80 years, 1,500 deaths: Suicide deterrent nets going up at Golden Gate Bridge
Work crews are set to begin attachment of a stainless steel net to the Golden Gate Bridge in order to deter further suicide attempts from San Francisco's internationally-renowned landmark.

Bay Area officials, including US House Minority Leader Nancy Pelosi, and families of people who have jumped to their death were on hand Thursday to mark the beginning of work on the so-called "deterrent nets."

The barriers will protrude 20 feet from both sides of the 8,981-foot bridge, at about 20 feet below the Golden Gate's sidewalk.

Construction will take about four years at a cost of $211 million, according to reports.

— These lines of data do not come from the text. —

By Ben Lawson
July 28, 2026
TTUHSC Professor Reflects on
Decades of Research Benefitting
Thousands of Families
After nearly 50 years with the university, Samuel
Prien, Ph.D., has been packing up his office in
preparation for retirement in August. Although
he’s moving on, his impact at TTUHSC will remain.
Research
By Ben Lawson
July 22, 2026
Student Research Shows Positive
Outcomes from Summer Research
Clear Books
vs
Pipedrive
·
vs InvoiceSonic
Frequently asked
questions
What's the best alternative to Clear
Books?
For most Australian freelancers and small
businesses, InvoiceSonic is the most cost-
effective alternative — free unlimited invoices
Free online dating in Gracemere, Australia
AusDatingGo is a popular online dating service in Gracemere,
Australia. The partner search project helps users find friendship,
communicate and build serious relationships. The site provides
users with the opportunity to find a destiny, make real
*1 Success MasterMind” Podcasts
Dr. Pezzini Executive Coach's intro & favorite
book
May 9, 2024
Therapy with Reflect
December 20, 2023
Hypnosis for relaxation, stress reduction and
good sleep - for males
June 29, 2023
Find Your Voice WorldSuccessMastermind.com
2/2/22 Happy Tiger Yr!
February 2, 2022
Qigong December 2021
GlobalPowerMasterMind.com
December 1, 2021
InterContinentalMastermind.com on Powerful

The funding comes from state and federal sources.

"People would say to us, 'Isn’t that a lot of money for a barrier? For a net?' And I would say, 'No it’s not a lot of money for a life. For all of these lives'," said Pelosi.

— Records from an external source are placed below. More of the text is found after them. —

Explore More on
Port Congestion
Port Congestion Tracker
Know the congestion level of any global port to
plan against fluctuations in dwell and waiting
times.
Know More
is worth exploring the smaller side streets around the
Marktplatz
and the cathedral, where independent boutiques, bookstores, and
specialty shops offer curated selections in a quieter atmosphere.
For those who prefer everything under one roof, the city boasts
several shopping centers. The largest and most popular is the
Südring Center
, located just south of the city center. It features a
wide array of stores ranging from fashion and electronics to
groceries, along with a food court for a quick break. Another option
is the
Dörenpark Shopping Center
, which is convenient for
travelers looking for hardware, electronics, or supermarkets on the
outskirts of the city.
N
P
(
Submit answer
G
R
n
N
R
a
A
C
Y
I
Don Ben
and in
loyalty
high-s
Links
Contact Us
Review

"Together we are acting on a deep moral imperative to save lives wherever we can," she added.

More than 1,500 people are believed to have died by falling or jumping off the 80-year-old bridge since it was built. There were 133 attempted suicides in the first half of 2016 alone, the San Francisco Chronicle reported, with 112 of those people stopped by Bridge Patrol agents. Overall, 39 people committed suicide at the Golden Gate Bridge in 2016.

Young people under the age of 25 have increasingly flocked to the bridge to attempt suicide, according to the Golden Gate's Bridge Patrol Department.

Past studies have indicated that those who unsuccessfully attempt suicide are highly unlikely to kill themselves at a later date, KPIX reported.

"Today marks the beginning of the end of suicides on the Golden Gate Bridge," said Kymberlyrenee Gamboa, whose 18-year-old son jumped off the bridge to his death in 2013.

Suicide at the Golden Gate Bridge has long been a subject of fascination in popular culture. Rock songs and a documentary have explored the phenomenon. There is about a 98-percent fatality rate for those who take the four-second, 245-foot fall into the San Francisco Bay, according to past reports by the Chronicle.